After being an apple pie enthusiast for years, Handsome experienced the apple tart at Shields Tavern in Williamsburg, Virginia. After closing his eyes in rapture and being unable to speak for some time, he solemnly announced that the gauntlet had been thrown. THIS was the apple pie to beat.
I quickly started to work, trawling the vast ocean of the internet, looking for THE perfect pie crust. This was how I discovered The Pioneer Woman, as discussion board after comment section after blog kept resulting in:
"PW's is the best!"
"Here's a link to P-Dub's recipe!"
"The Pioneer Woman!"
And even the occasional, "Prairie Woman" reference. Anyway, I spent approximately the next 13 years reading about Marlboro Man and homeschooling and cowboy food on her website and then I got back to my search for pie crust.
Alton Brown figured in at one point. Taste of Home made its obligatory appearance. And I finally developed my own recipe. It's a beautiful thing and I've decided to share it with you. (Please start by purchasing a food processor or you will spend approximately the next 13 years cutting butter and shortening into flour. And nobody wants that for you.) Remember, with pie crust technique is just as important as ingredients.
Jeni's Perfect Pie Crust
2 1/2 cups all-purpose flour
1 teaspoon salt
1 tablespoon sugar
1 stick butter
1/2 cup shortening
1/4 cup apple juice
1 tablespoon apple cider vinegar
Place the dry ingredients in a food processor bowl that has been fitted with the regular blade. Put the bowl in the refrigerator. Cut the butter and shortening into tablespoon-sized pieces and place them on a small plate in a random-ish pattern. Measure out the apple juice and pour in the vinegar.
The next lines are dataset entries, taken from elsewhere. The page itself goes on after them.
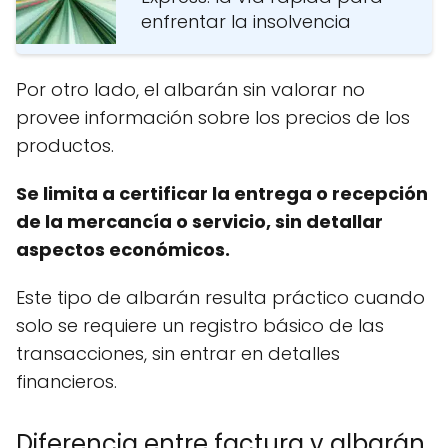
enfrentar la insolvencia
Por otro lado, el albarán sin valorar no
provee información sobre los precios de los
productos.
Se limita a certificar la entrega o recepción
de la mercancía o servicio, sin detallar
aspectos económicos.
Este tipo de albarán resulta práctico cuando
solo se requiere un registro básico de las
transacciones, sin entrar en detalles
financieros.
Diferencia entre factura y albarán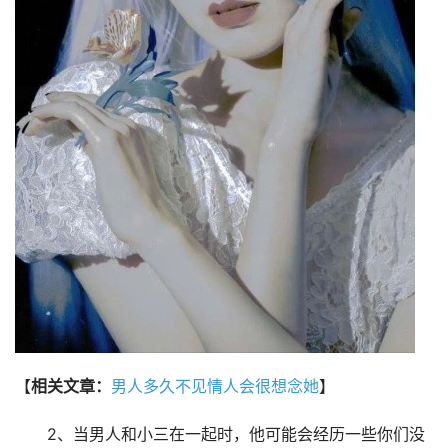
【
相关文章：
男人多久不见情人会很想念她
】
2、当男人和小三在一起时，他可能会经历一些你们没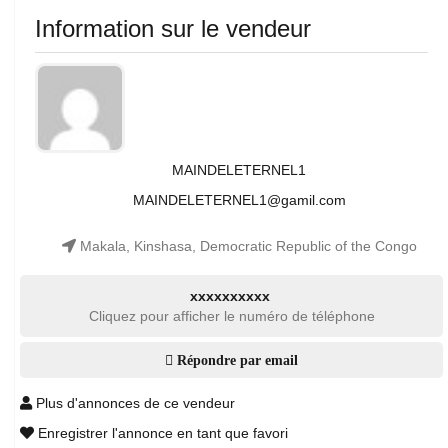
Information sur le vendeur
MAINDELETERNEL1
MAINDELETERNEL1@gamil.com
Makala, Kinshasa, Democratic Republic of the Congo
xxxxxxxxxx
Cliquez pour afficher le numéro de téléphone
Répondre par email
Plus d'annonces de ce vendeur
Enregistrer l'annonce en tant que favori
Place the juice mixture and the plate of butter/shortening in the freezer for 10 minutes.
When the time's up, put the food processor bowl on the base and pulse a few times to combine the ingredients. Add in the butter/shortening, half at a time, pulsing until the ingredients begin to come together. Then turn the processor on, and drizzle in the juice. It should only take about thirty seconds. The dough is ready at this point to be divided in half and placed on large squares of plastic wrap. It will be crumbly, but just draw the edges of the wrap over each portion of the dough, pressing it to make a disk. After this point, you have a few options:
To use right away, place the disks in the freezer for 20 minutes, then use them for your pie.
To use in the next day or two, place the disks in the refrigerator.
To use another time, place the disks, still in their plastic, into labeled zip-top bags and store in the freezer for up to three months. Thaw in the refrigerator before using.